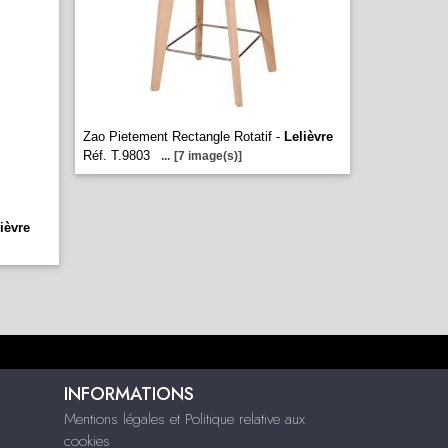
Zao Pietement Rectangle Rotatif -
Lelièvre
Réf. T.9803
...
[7 image(s)]
ièvre
INFORMATIONS
Mentions légales et Politique relative aux
cookies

· · ·

Description of the task » In your copy of the records above, include every line exactly but no pictures.

Solution below »
Zao Pietement Rectangle Rotatif -
Lelièvre
Réf. T.9803
...
[7 image(s)]
ièvre
INFORMATIONS
Mentions légales et Politique relative aux
cookies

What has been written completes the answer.